This application claims the benefit under 35 U.S.C. § 119(a) of a Korean Patent Application filed with the Korean Intellectual Property Office on Sep. 12, 2005 and assigned Serial No. 2005-84780, the entire disclosure of which is hereby incorporated by reference.
1. Field of the Invention:
The present invention relates to an apparatus and a method for transmitting audio signals. More particularly, the present invention relates to an apparatus and a method for transmitting audio signals in such a manner that the audio signals transmitted and received in a mobile telephone network are preprocessed before being inputted to a voice encoder.

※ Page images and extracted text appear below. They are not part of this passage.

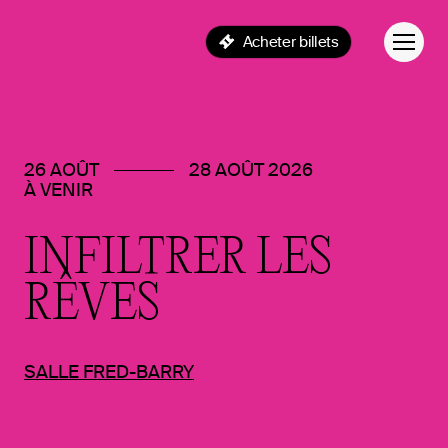
Acheter billets
26 AOÛT
28 AOÛT 2026
À VENIR
INFILTRER
LES
RÊVES
SALLE FRED-BARRY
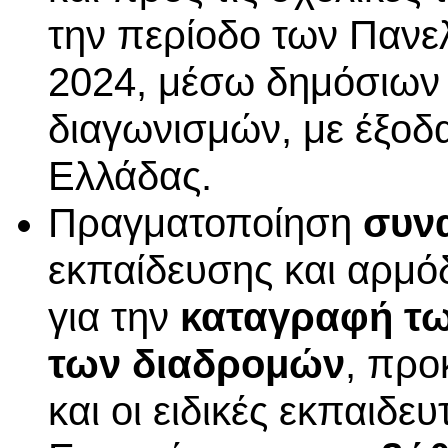
την περίοδο των Πανε
2024, μέσω δημόσιων
διαγωνισμών, με έξοδα
Ελλάδας.
Πραγματοποίηση
συν
εκπαίδευσης και αρμόδ
για την
καταγραφή τω
των διαδρομών
, προ
και οι ειδικές εκπαιδευ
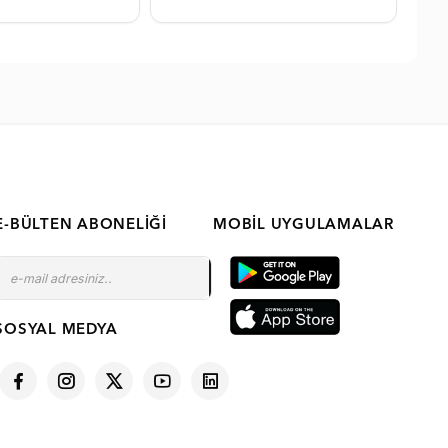
E-BÜLTEN ABONELIĞI
MOBIL UYGULAMALAR
SOSYAL MEDYA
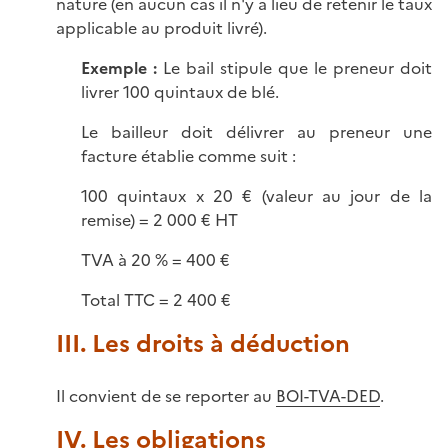
nature (en aucun cas il n'y a lieu de retenir le taux
applicable au produit livré).
Exemple :
Le bail stipule que le preneur doit
livrer 100 quintaux de blé.
Le bailleur doit délivrer au preneur une
facture établie comme suit :
100 quintaux x 20 € (valeur au jour de la
remise) = 2 000 € HT
TVA à 20 % = 400 €
Total TTC = 2 400 €
III. Les droits à déduction
Il convient de se reporter au
BOI-TVA-DED
.
IV. Les obligations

2. Description of the Related Art:
Variable-rate voice encoders used in mobile telephone networks support a creation of voice packets having a plurality of rates. Typical examples of the variable-rate voice encoders include Qualcomm-CELP (QCELP) and Enhanced Variable Rate Codec (EVRC) used in Code Division Multiple Access (CDMA) systems. The variable-rate voice encoders can select the rate of voice packets according to characteristics of inputted voice signals or based on the rate required by communication systems to compress or restore voice signals. The QCELP and EVRC create voice packets having a full rate, ½ rate, ¼ rate, or ⅛ rate. These encoders are based on a human voice creation model and exhibit optimal performance in compressing and decoding voice signals. However, the encoders exhibit poor performance with regard to signals (for example, music) having a creation model different from the voice creation model. This means that, when audio signals are transmitted and received in conventional mobile telephone networks, some measures must be taken to lessen the degradation of sound quality.
The methods shown in
Accordingly, there is a need for an improved apparatus and method for compensating for a degree of sound quality resulting from characteristics of voice encoders, in order to improve the sound quality of audio signals transmitted and received in mobile telephone networks.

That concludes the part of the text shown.